The “trump suit” is the same throughout the hand, determined by the declarer, while the “lead suit” resets for each trick which is why it’s sometimes a fight to get to lead the trick: the defender leads the first trick, and then whoever wins a trick gets to lead the next trick.
Since players have thirteen cards in hand, the seventh trick can’t be a four-card trick. Both players just play one card each to that trick, making it a two-card trick. Then they pick up the three face down cards they each have and play three more two-card tricks. That’s how there are ten tricks total.
If the declarer won as many tricks as they promised, they get ten points per promised trick + one point per extra trick, minus fifty. So if they promised seven and got eight, that’s 21 points. Seven times ten minus fifty plus one extra.
If the declarer did not make their promise, the defender gets points instead: five points per every missing trick. So if the declarer promised seven tricks and only got four, the defender gets fifteen points (three missing tricks, times five).
Whomever has the most points total after four hands wins the game.
Here is how each hand is dealt! It’s a little fiddly and I wanted to explain the actual goal of the game first but here we go:
Shuffle and deal ten cards each.
Then each player starting with the dealer bids one number from six through ten, or passes. If you don’t pass, you’ve got to bid a higher number than what’s been already said.
Then everyone gets two more cards (up to twelve). If no-one passed before, both players now can bid again.
And then you get two more cards (so you have fourteen cards now). If no-one has passed before, now both players can keep bidding until someone passes. Remember, ten is the highest possible bid.
The person who passed is the defender and the other person is the declarer, having promised to try to win that many tricks.
They get to choose a trump suit (see below) and then you get the last two cards from the deck, so players now have sixteen cards.
Since the entire deck has been dealt, they now can figure out exactly what cards the other person is holding! But now here’s the fun part!
You choose three cards from your hand and place them face down. Those are gonna be your cards for the last three tricks so this is a super important choice!
If both players pass at the start (when they have ten cards each), just reshuffle and redeal the cards. It was a bad hand I guess!
You can choose ♠, ♥, ♦ or ♣, and then that suit will be the trump suit.
You can also choose “sang” (an old word for “blood”), which means there is no trump suit! Only the lead suit in each trick will matter! Very old school.
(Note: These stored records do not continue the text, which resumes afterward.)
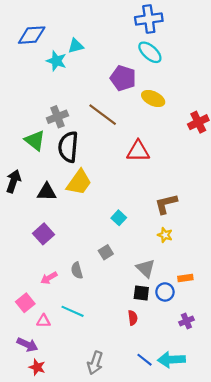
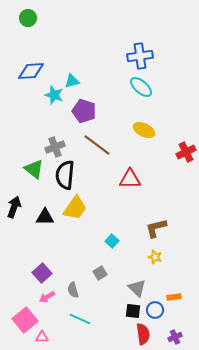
purple pentagon: (123, 78) -> (84, 111), moved
purple square: (44, 234) -> (42, 273), moved
pink square: (25, 303) -> (25, 320), size x1.4
cyan line: (73, 311) -> (80, 319), moved
red semicircle: (133, 318) -> (143, 334), moved, size x1.5

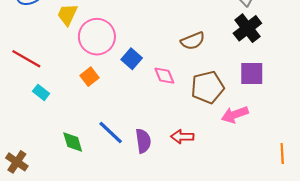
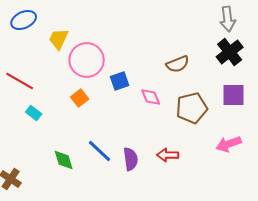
blue square: (132, 59) -> (120, 81), turned 30
pink arrow: (235, 115) -> (229, 144), moved

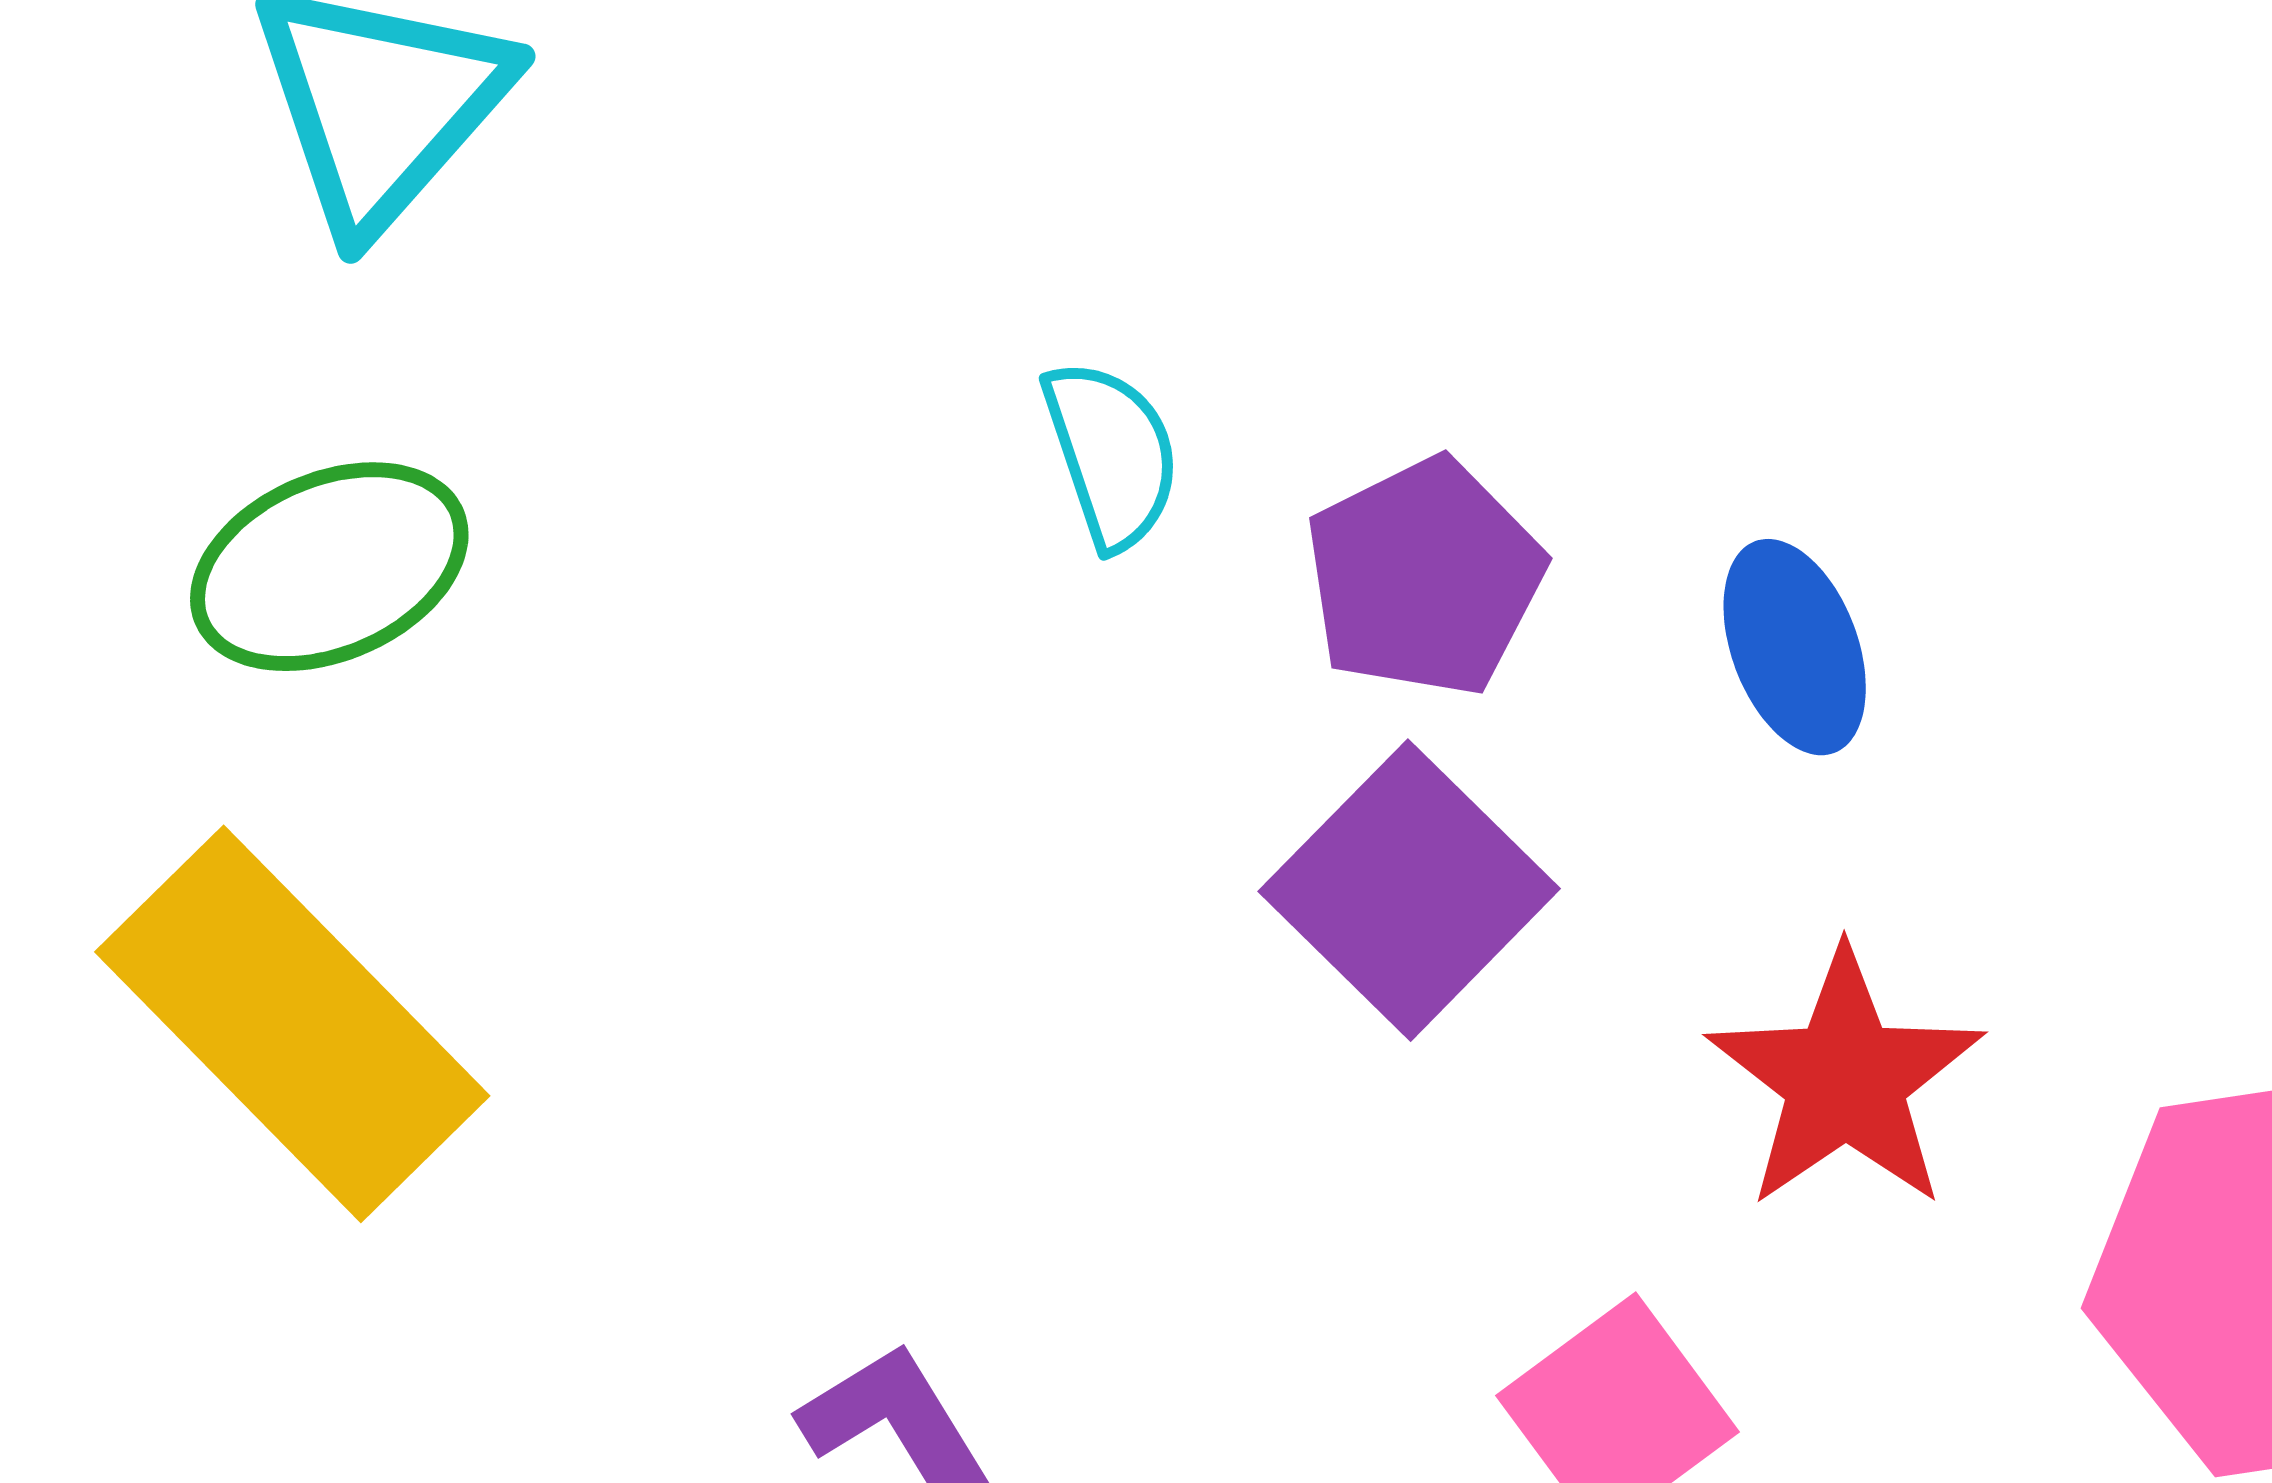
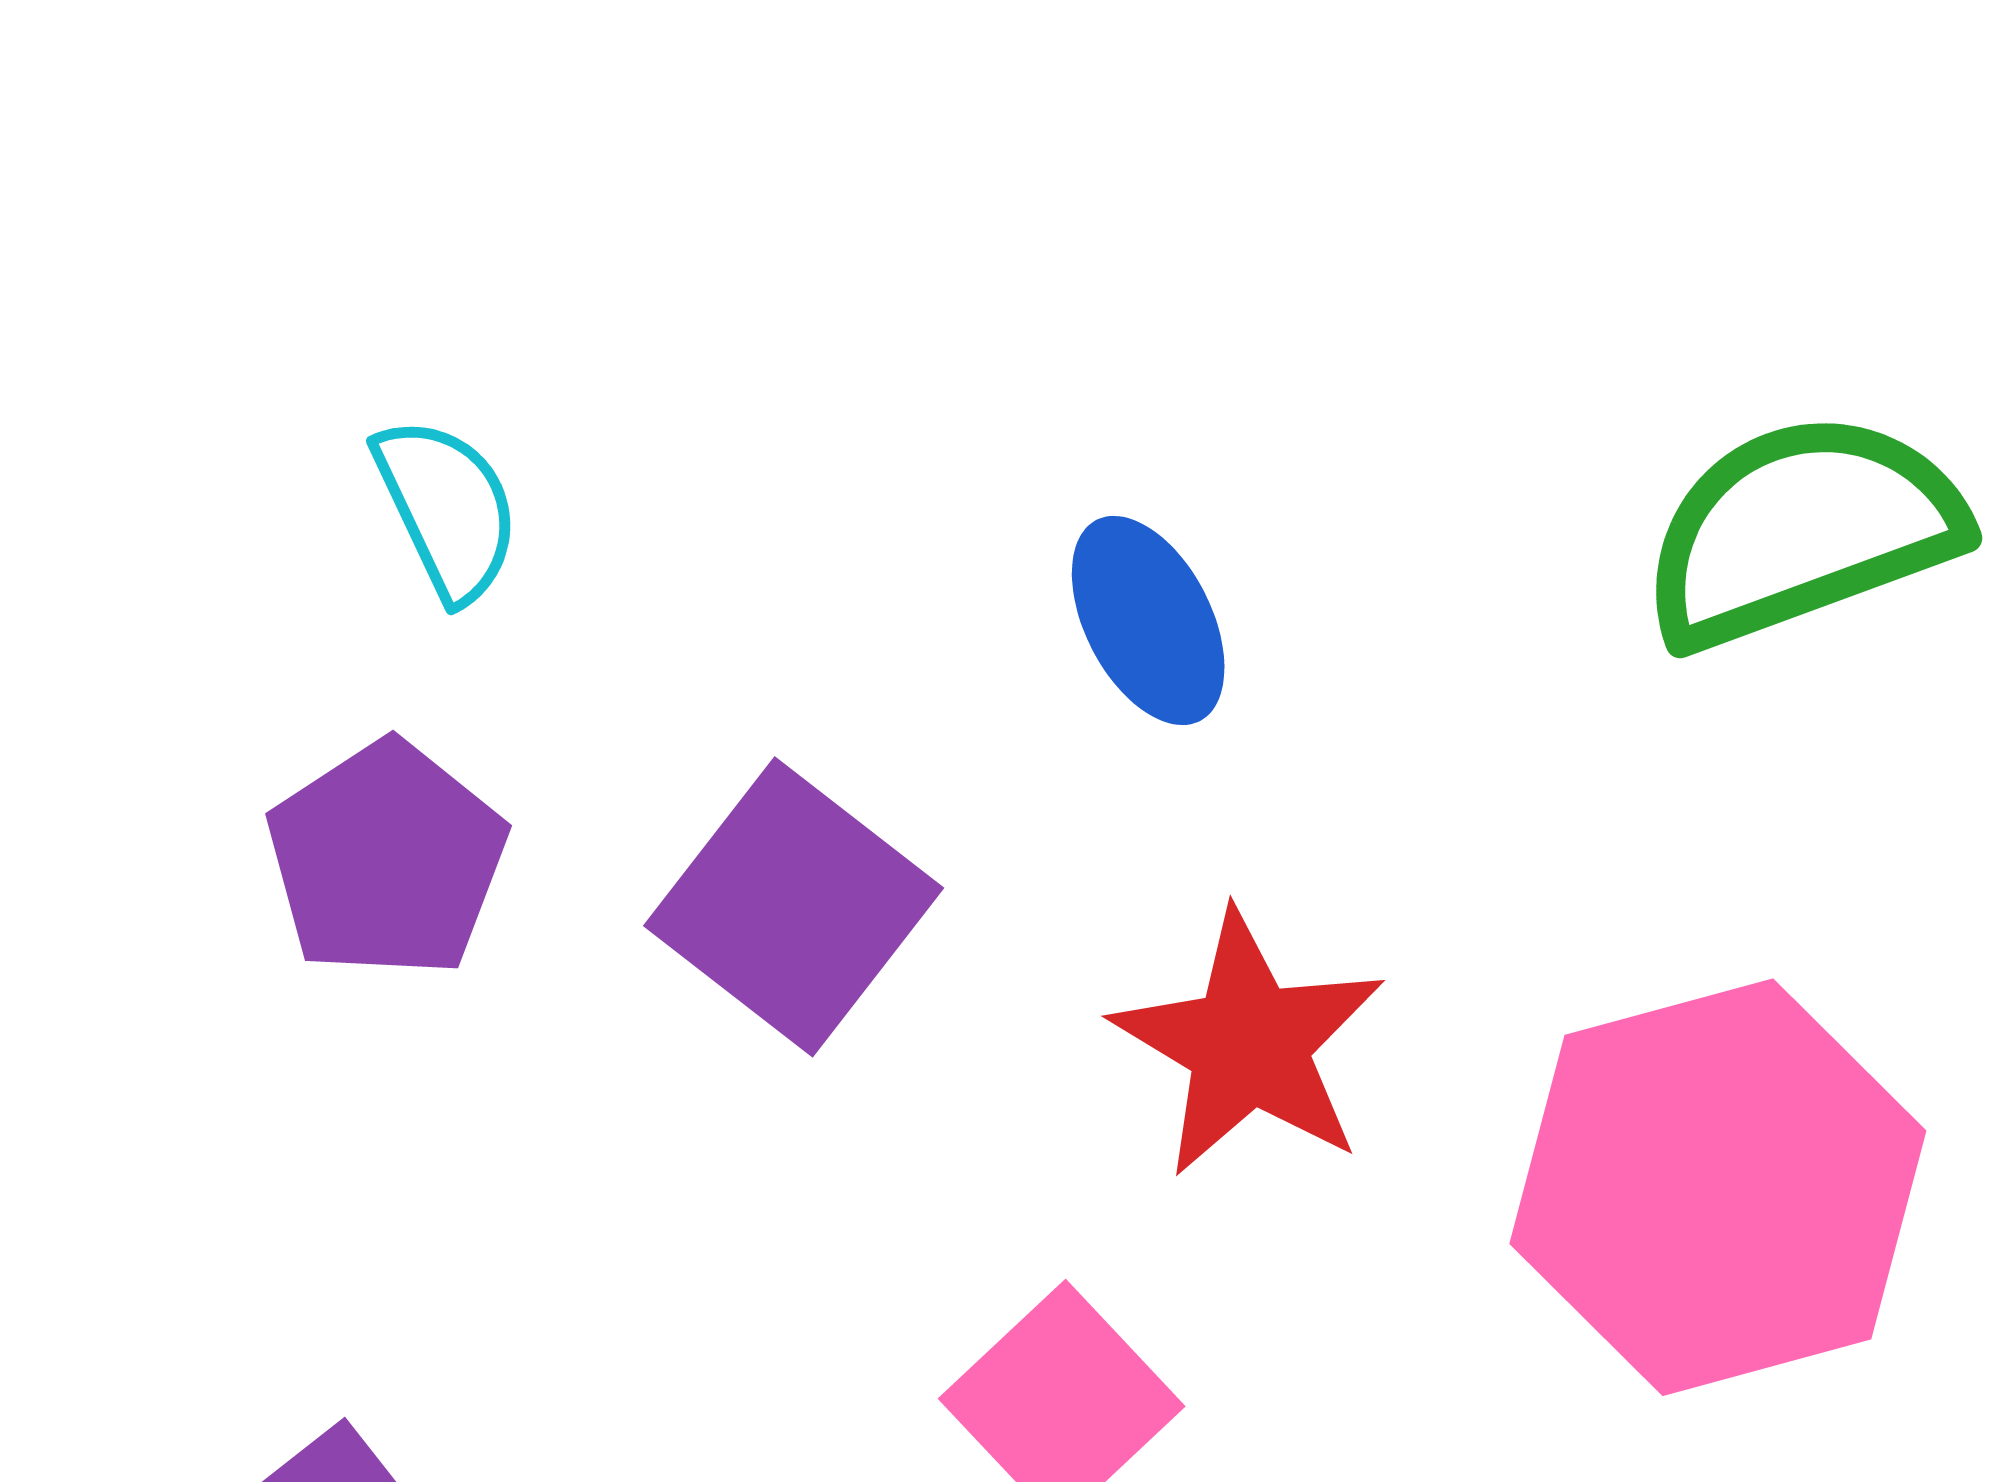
purple pentagon: (1424, 577) -> (387, 859), moved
The sixth possible choice is “misère” (an old word for “destitution”) which first of all plays out the same as “sang” above, but also the tricks are flipped: you’re trying to lose tricks, so give the tricks you win to your opponent instead and vice versa.
In 1951 Sid Sackson came up with “Slam!” (which in turn is based on Bridge which in turn is based on Whist and so on) and this “Slim Tricks” variant is just a stripped down version of that much richer and more interesting game that has different point values for different suits, “vulnerability” where different bids mean different things at different times, “over and under the line scoring” and “slam bids” and so much more richness and variability and joy.
If you’ve learned “Slim Tricks” and want an upgraded version, Slam! is the place to go.
I came up with this “Slim Tricks” variant because Slam! is so difficult & complicated and hard to teach. It’s fun but I also like easy things.